◆ Stored data entries ◆
● ● ● ● ● ● ●
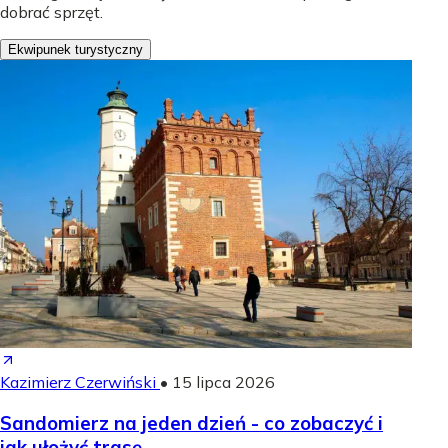
dobrać sprzęt.
Ekwipunek turystyczny
Kazimierz Czerwiński
•
15 lipca 2026
Sandomierz na jeden dzień - co zobaczyć i
jak ułożyć trasę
● ● ● ● ● ● ●
Quote only the lines from the one containing "15 lipca 2026" through the final line of the records, with both ends included.

15 lipca 2026
Sandomierz na jeden dzień - co zobaczyć i
jak ułożyć trasę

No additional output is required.